Capítulo Três – Fatos
2 de Outubro de 2003
Era duas horas da tarde quando Danilo
resolveu sair um pouco de casa para tentar pensar em alguma coisa que não fosse
aquela garota por quem estava apaixonado sem sequer ter visto uma vez na vida.
As pessoas passavam parecendo não se importar bastante com nada que acontecia
ao redor, como se nada importasse de verdade, ao menos era nisso em que Danilo
pensava quando via alguém passando por ele com um semblante apático.
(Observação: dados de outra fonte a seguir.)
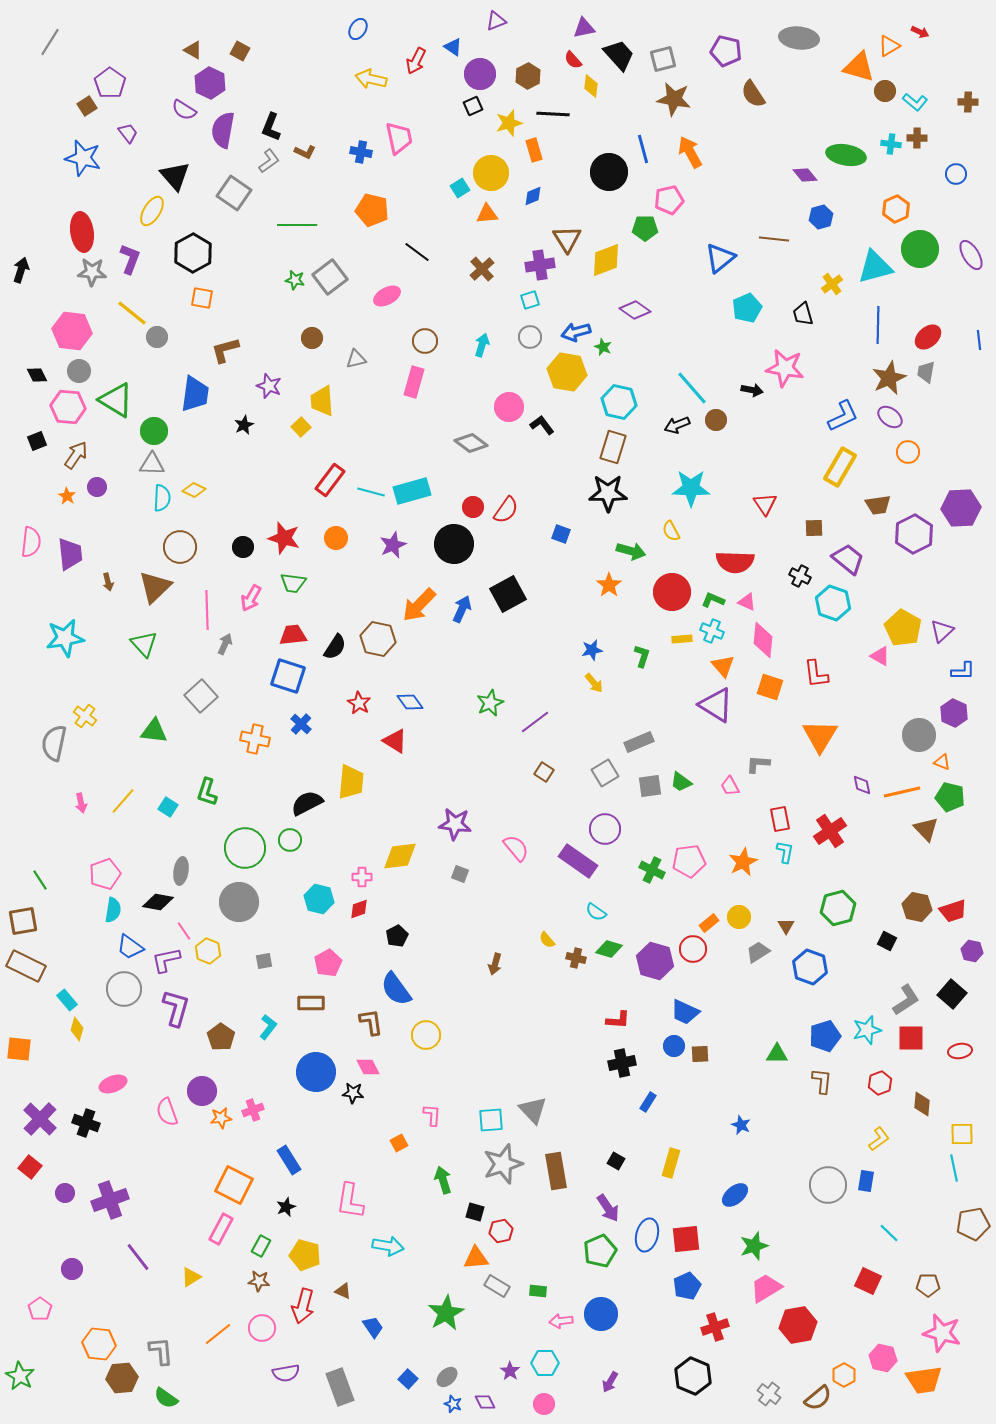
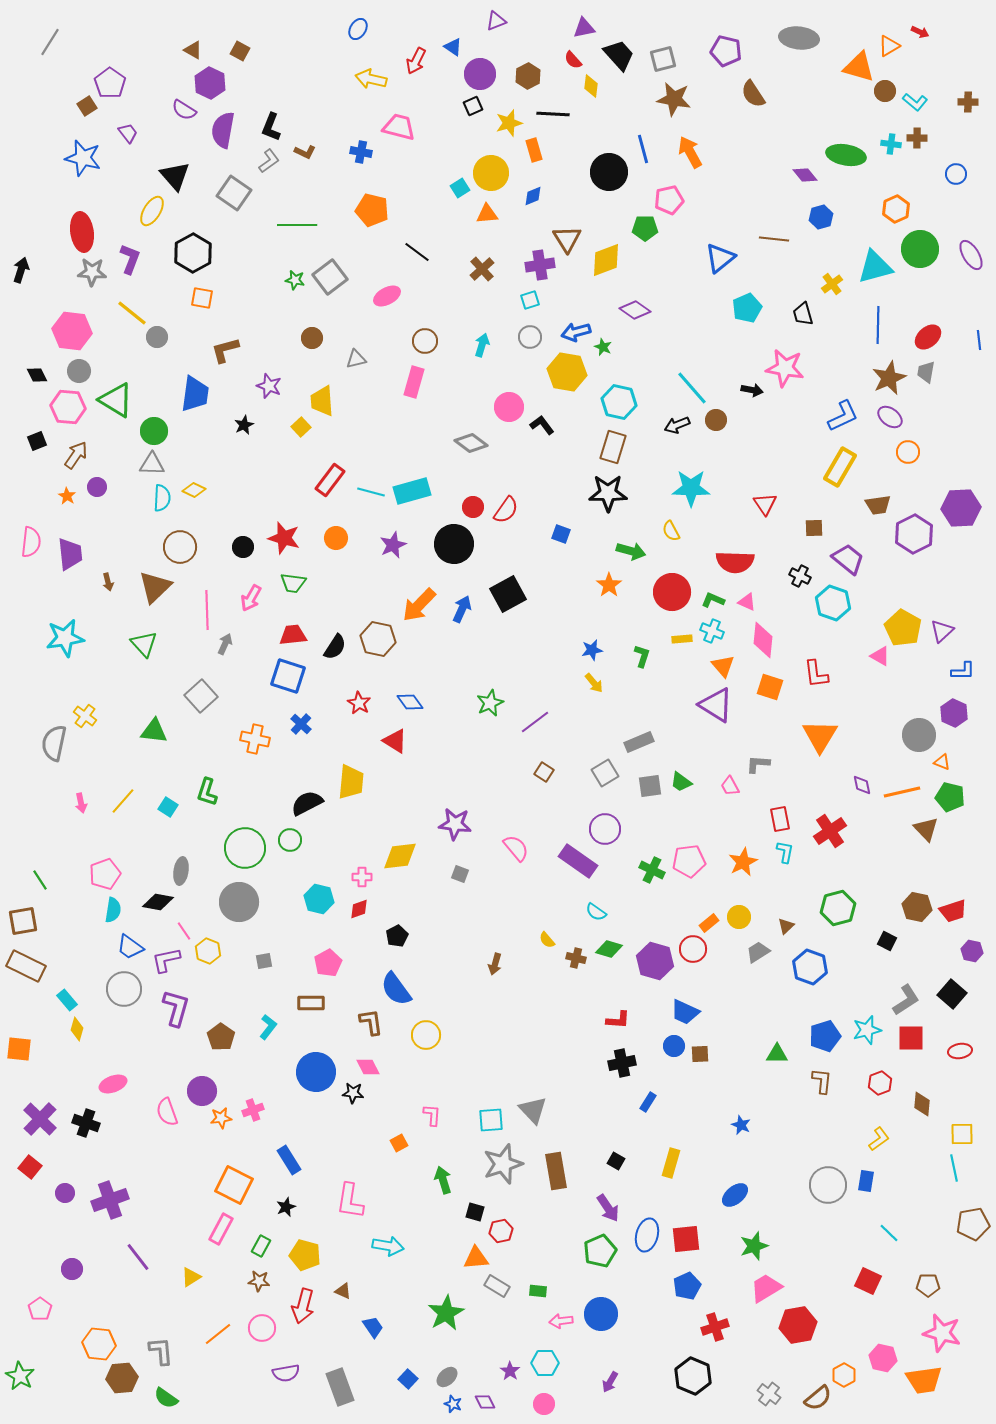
pink trapezoid at (399, 138): moved 11 px up; rotated 64 degrees counterclockwise
brown triangle at (786, 926): rotated 18 degrees clockwise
Seu olhar
crítico não o deixava imaginar o mundo de outra forma, ele julgava as pessoas como
se todas fosse exatamente iguais uma as outras, como se todos fossem apenas
“farinha do mesmo saco”. Ser uma pessoa muito reclusa fez com que ele olhasse o
mundo com outros olhos, não com aqueles de pessoas normais que deixam escapar
traços importantes das pessoas, mas digamos que Danilo conseguia perceber as
piores partes de cada pessoa tendo apenas uma pequena conversa, o que ele já
achava ser completamente normal.
Sentou-se em um banco qualquer que tinha numa praça pequena no bairro
aonde morava, para ficar observando as pessoas que passavam por ai e tentar ver
quantas não aparentavam estar felizes. Aquele era um lugar triste, pois, a
praça em si não colaborava para aumentar o ânimo de ninguém. As folhas das
poucas árvores que lá tinham estavam quase tão amarelas quanto uma casca de
banana, o que não era nada comparado ao fato de que quase toda a quadra de
futebol estava pichada e quebrada, que parecia ser ainda mais insignificante
quando você olhava para a grama que lá tinha e percebia que havia lixo em quase
toda parte. O abandono daquela praça era notável até por alguém que apenas a
visse por poucos segundos, pois, tudo nela estava podre, e assim Danilo julgava
todos que lá passavam incluindo ele mesmo.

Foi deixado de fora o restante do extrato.